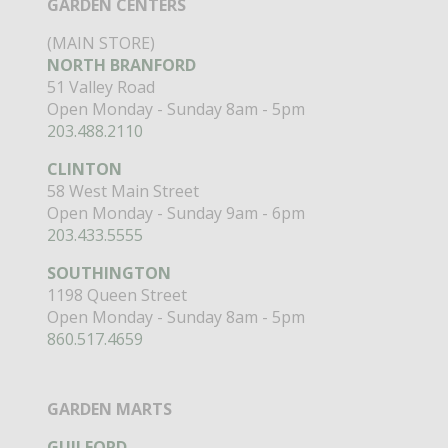
GARDEN CENTERS
(MAIN STORE)
NORTH BRANFORD
51 Valley Road
Open Monday - Sunday 8am - 5pm
203.488.2110
CLINTON
58 West Main Street
Open Monday - Sunday 9am - 6pm
203.433.5555
SOUTHINGTON
1198 Queen Street
Open Monday - Sunday 8am - 5pm
860.517.4659
GARDEN MARTS
GUILFORD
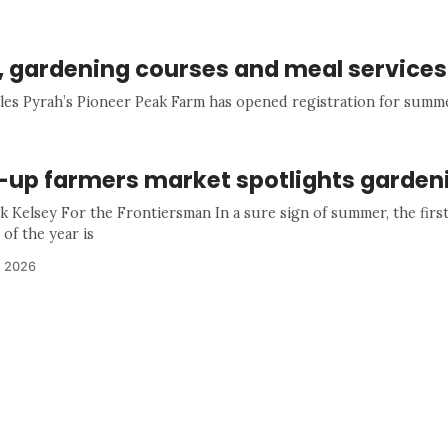
s, gardening courses and meal services
les Pyrah’s Pioneer Peak Farm has opened registration for summ
-up farmers market spotlights garden
k Kelsey For the Frontiersman In a sure sign of summer, the firs
of the year is
, 2026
#####
Your assignment
Return every line above where "Street" appears.

Response to this task
58 West Main Street
1198 Queen Street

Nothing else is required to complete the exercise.